By monitoring a few key metrics, you can understand how Ocean scales. The metrics are described below with examples and are relevant to Ocean Prometheus Exporter for EKS, AKS, and GKE.

ocean_managed_nodes

This metric tracks the total number of nodes Ocean manages in the cluster. The metric could be useful in responding to anomalies. In addition, the metric provides an easy breakdown to monitor specific Virtual Node Groups in the cluster and other infrastructure characteristics such as instance lifecycle and type.

Prometheus metric type: gauge

Dimensions: vng_id, lifecycle="Spot/OD/Preemptible" , az/zone, vm_type, ocean_name, vng_name, ocean_id

Example:

ocean_managed_nodes {vng_id="default", lifecycle="Spot", az="us-west-2a", vm_type="c5.2xlarge", ocean_name=”Prod”, vng_name = “default”, ocean_id= “o-XXXXX”} 13
ocean_managed_nodes {vng_id="ols-xxxxxxxx", lifecycle="OD", az="us-west-2b", type="c5.2xlarge", ocean_name=”Prod” , vng_name = “Vng1”,ocean_id= “o-XXXXX”} 2
ocean_managed_nodes {vng_id="ols-xxxxxxxx", lifecycle="Spot", az="us-west-2b", vm_type="m5.8xlarge", vng_name = “Vng2”, ocean_id= “o-XXXXX”} 3

ocean_nodes_added_total and ocean_nodes_removed_total (counter metrics)

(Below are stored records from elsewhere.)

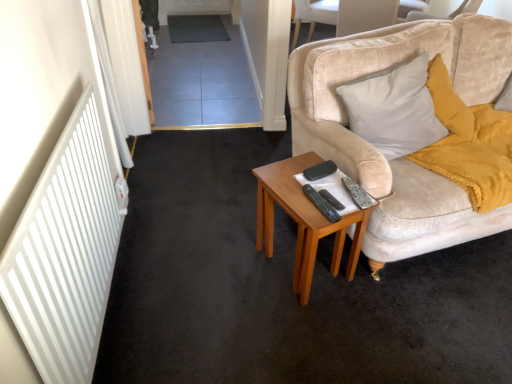 Locate an element on the screen. Image resolution: width=512 pixels, height=384 pixels. free location to the left of silver metallic remote control at right, the 1th remote control in the right-to-left sequence is located at coordinates (298, 198). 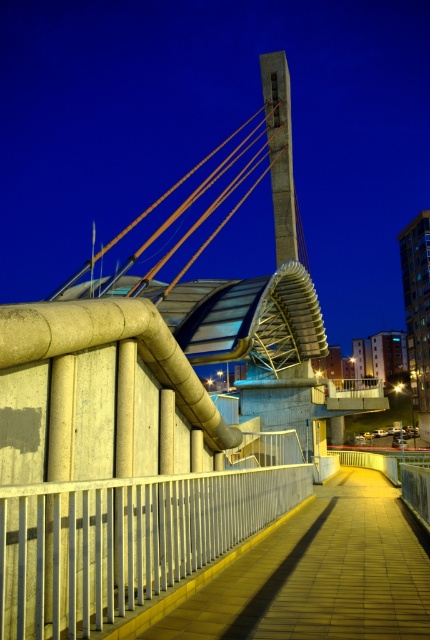 Question: Is silver metallic railing at center further to the viewer compared to yellow concrete path at center?

Choices:
 (A) yes
 (B) no

Answer: (B)

Question: Considering the relative positions of silver metallic railing at center and yellow concrete path at center in the image provided, where is silver metallic railing at center located with respect to yellow concrete path at center?

Choices:
 (A) right
 (B) left

Answer: (B)

Question: Which object is closer to the camera taking this photo?

Choices:
 (A) silver metallic railing at center
 (B) yellow concrete path at center

Answer: (A)

Question: Can you confirm if silver metallic railing at center is positioned below yellow concrete path at center?

Choices:
 (A) no
 (B) yes

Answer: (A) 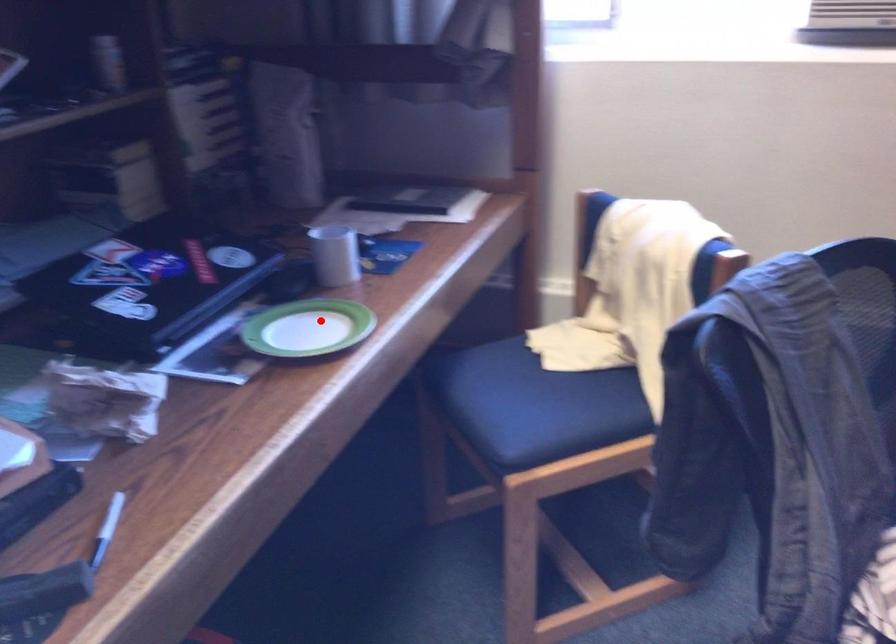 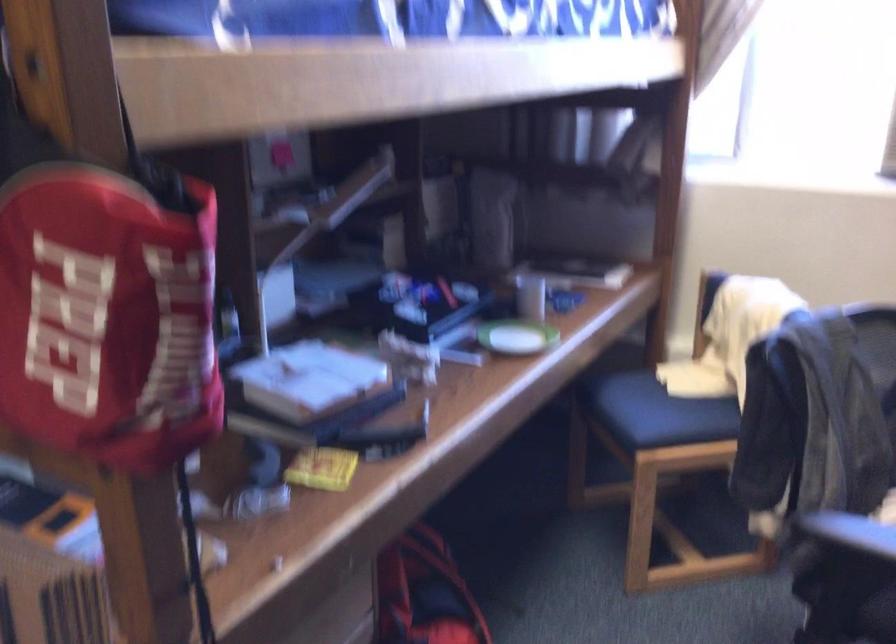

These counter-type metrics help track the aggregated rate of addition and removal of nodes in the cluster and their different reasons, as reflected in a dedicated label called Reason. Reason includes values such as:

  • pendingPodsOrHeadroom—The Ocean autoscaler scaled up the node due to unscheduled pending pods or missing Headroom units on your cluster.
  • scaleDownForOptimization—The Ocean autoscaler scaled down the node to optimize resource utilization on your cluster.
  • odToSpotReplacement—The node was scaled up/down due to a replacement from an on-demand to a spot node. The on-demand node was launched because there was no available spot node in the market then. Ocean continues scanning the market for an available spot node and reverts as soon as one is available.
  • autoHealingReplacement—The node was scaled up/down due to a replacement from an unhealthy instance to a new one. Ocean checks the instance’s status after the grace period, and if an instance fails the health check, it is automatically replaced with a new one.
  • riUtilizationReplacement (relevant only to AWS)—The node was scaled up/down due to a replacement from spot/OD to RI. Ocean constantly monitors your account's available RIs or Savings Plans (when the strategy.utilizeReservedInstances or utilizeCommitments flag is enabled). If an Ocean-monitored node runs as a spot or OD, Ocean will try to replace it with the available RI or Savings Plan nodes.
  • recoveryReplacement—Since the provider took the instance, the node was scaled down. As part of the recovery process, a new node was scaled up to replace it.
  • revertToLowerCostReplacement - The node was scaled up/down due to the ‘Revert to lower cost’ process. For more information, click here.
  • shutdownHoursActivity - The node was scaled up/down due to shutdown hours set on your cluster. For more information, click here.
  • clusterRollReplacement - The node was scaled up/down due to a cluster roll in your cluster. For more information, click here.
  • workloadMigration (relevant only to AWS)- The node was scaled up due to a workload migration process on your cluster. For more information, click here.

Prometheus metric type: counter

Dimensions: reason, VNG_Id, lifecycle="Spot/OD/Preemptible", az/zone, vm_type, Ocean_Name, vng_name, ocean_id, Node_name (optional, only for ocean_nodes_removed_total)

Example:

nodes_added_total{reason="revertToLowerCostReplacement", lifecycle="Spot", az="us-west-2a", vm_type="c5.xlarge", vng_name = “Vng2”, ocean_id= “o-XXXXX”} 46
nodes_added_total{reason="scaleUpForPendingPods", lifecycle="Spot", az="us-west-2b", vm_type="r5a.4xlarge", vng_name = “Vng2”, ocean_id= “o-XXXXX”} 13

ocean_current_nodes_added and ocean_current_nodes_removed (gauge metrics)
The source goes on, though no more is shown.